Fad psychology has become more influential than ever. Increasingly, unscientific theories about the human mind are used to explain and provide answers to society’s problems. But do any of these neat-sounding ideas help us understand or tackle the issues we face? And is psychology really the best tool for dealing with political challenges? Jesse Singal is a journalist and author of The Quick Fix: Why Fad Psychology Can’t Cure Our Social Ills. spiked caught up with him to find out more.
spiked: What inspired you to write your book?
Jesse Singal: There is a tendency for psychologists to present us with these brilliant new ideas in TED Talks, books and media interviews. These ideas get a lot of attention and are seen as exciting new ways to address issues like racism or the education gap. A huge amount of money flows into them, they get a huge amount of interest and they reroute the national conversation. But then, a few years later, the evidence piles up that there’s very little behind them. The book is partly a debunking of the ideas themselves and partly an attempt to understand why we fall for them over and over again.
spiked: What are some of the best examples of this trend?
Singal: One fascinating example is the US Army’s Comprehensive Soldier and Family Fitness programme. This was rolled out during a PTSD crisis among soldiers returning from Iraq and Afghanistan. The army spent hundreds of millions of dollars on the idea, which had never been tested in this context – it was adapted from a programme for children.
If an anxious child gets a C on a test, they might spiral and think they will never be good at anything. You can train kids to adopt more adaptive viewpoints on things. But it’s not clear that you can give kids that training before mental illness pops up and somehow forestall it. The army took a basic framework for kids, which didn’t have good evidence behind it, and gave it to 20-year-olds who were about to go into a warzone. It’s an example of why we should care about these nerdy debates over statistics and research methodology. Because if you don’t care about them, these are the sorts of outcomes you get.
The Implicit Association Test is another good example. This is a computer exercise that supposedly reveals the test-taker’s level of implicit bias. It has had a big influence on the American conversation about race.
The problem is, there isn’t much evidence that the test captures implicit bias, or at least bias alone – it seems to capture other things, too. There’s also never been much evidence that implicit bias is a major factor in racial discrepancies in the US. But we seem to spend a huge amount of time talking about it. We have got ahead of ourselves, because there’s just not much reason to believe it’s that big a deal.
spiked: Why are these kinds of programmes such a problem?
Singal: In training sessions where people have to take implicit-bias tests, they are essentially being given false feedback. We just don’t know what the test measures. People shouldn’t be given psychometric instruments that are this noisy in terms of what they record. I think it’s unethical.
Also, if you convince yourself that the problem is implicit bias, you could be distracting yourself from the real problem, or assuming there’s a problem where there isn’t one. It becomes this performative behaviour where corporations, for example, have to acknowledge that they are racist, often without really providing evidence for it – to me, that’s not really taking the problem of racism seriously. It’s just a box to tick in your PR exercises.

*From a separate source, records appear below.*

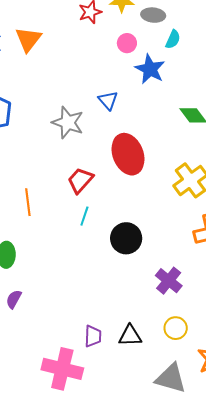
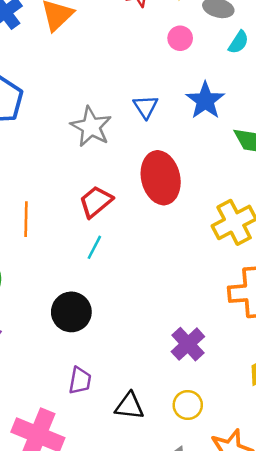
blue star: (150, 69) -> (205, 101), moved
black circle: (126, 238) -> (71, 312), moved
purple trapezoid: (93, 336) -> (80, 381), moved

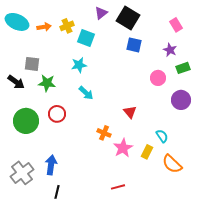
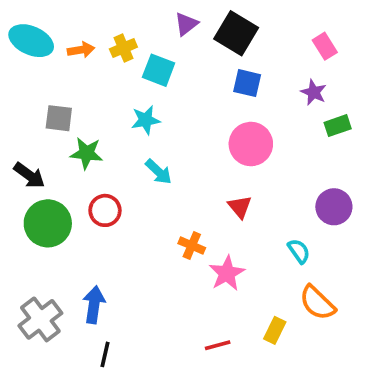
pink circle: (158, 78) -> (251, 144), moved, size x1.5
black arrow: (16, 82) -> (29, 175), moved
purple circle: (181, 100) -> (334, 207), moved
yellow rectangle: (147, 152) -> (275, 330), moved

More generally, people overstate how much psychologists can do to change or improve individuals’ behaviour. People’s choices are restricted by social class and by religion and by their social networks. This idea that these cute tweaks can really improve things isn’t borne out by what we know from a lot of fields like sociology, but also social psychology itself. It’s a weird way to view human behaviour, to think we are all very easily manipulated. In the real world, we aren’t.
spiked: Do you think that science is being weaponised for political reasons?
Singal: The short answer is yes. My gripe is that the concept of believing in science has become politicised in the US. My side, the liberals, like to say that we’re very pro-science. In my experience, as soon as science seems to conflict with an important belief of ours, we will ignore or abandon the science. I think that’s human nature. I don’t think anyone sticks completely to the facts of science. But it has become this politicised thing – which is a problem.
I think everyone should agree that we should not use shoddy science. Let’s use the race issue as an example. I’m a liberal on it – I think that in America, structural racism is a problem and some of these disparities still exist and should be addressed. But if conservatives want to make the case that the implicit-bias test is not scientific, I ally with them on that. At the end of the day, the tools we use need to be scientific. Among progressives, we have really become obsessed with this individual search for our inner racism, this taint on our soul. For decades, left-wing thinkers and anti-racists have cautioned against that kind of thinking, because it misses the point of how society works. Everyone should be against these overhyped claims about implicit bias and its role.
spiked: There has recently been an online hate campaign against you, in which you have been accused of transphobia for raising questions about transitioning children. What has it been like to be targeted?
Singal: I’ve been very lucky. For all I know, there are some editors who will no longer take my work, but I’ve been lucky to avoid the worst potential outcomes of so-called cancellation. But what’s clear is that some people don’t want there to be an open discussion about things like prescribing kids hormones and puberty-blockers. Even if you’re in favour of kids going on these drugs as long as they’re well-assessed – and my work has never suggested otherwise – you will be treated as a really evil person for raising these questions. And that’s just not sustainable journalism.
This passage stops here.